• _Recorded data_
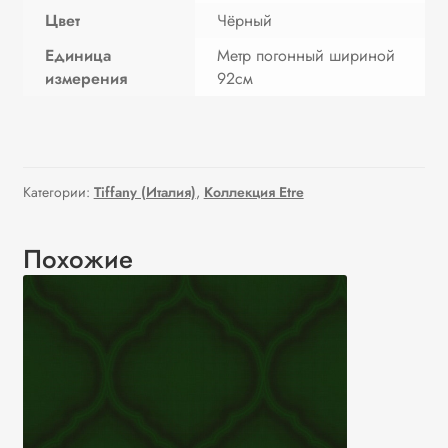
Цвет
Чёрный
Единица
Метр погонный шириной
измерения
92см
Категории:
Tiffany (Италия)
,
Коллекция Etre
Похожие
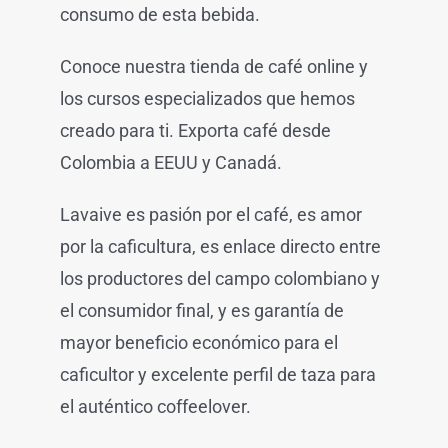
consumo de esta bebida.
Conoce nuestra tienda de café online y
los cursos especializados que hemos
creado para ti. Exporta café desde
Colombia a EEUU y Canadá.
Lavaive es pasión por el café, es amor
por la caficultura, es enlace directo entre
los productores del campo colombiano y
el consumidor final, y es garantía de
mayor beneficio económico para el
caficultor y excelente perfil de taza para
el auténtico coffeelover.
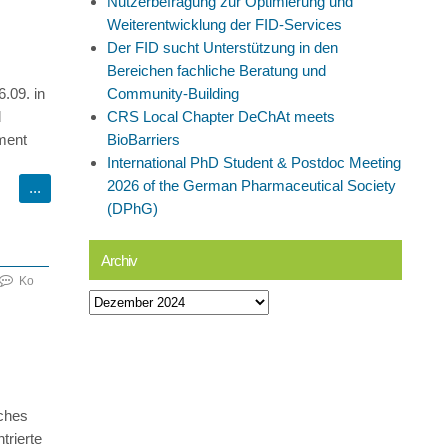
Nutzerbefragung zur Optimierung und
Weiterentwicklung der FID-Services
Der FID sucht Unterstützung in den
Bereichen fachliche Beratung und
.09. in
Community-Building
d
CRS Local Chapter DeChAt meets
ment
BioBarriers
International PhD Student & Postdoc Meeting
2026 of the German Pharmaceutical Society
(DPhG)
Archiv
Ko
Archiv
sches
trierte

• _Task_
Please go over the data above and copy each line with "café" in it.

• _Response area_
Conoce nuestra tienda de café online y
creado para ti. Exporta café desde
Lavaive es pasión por el café, es amor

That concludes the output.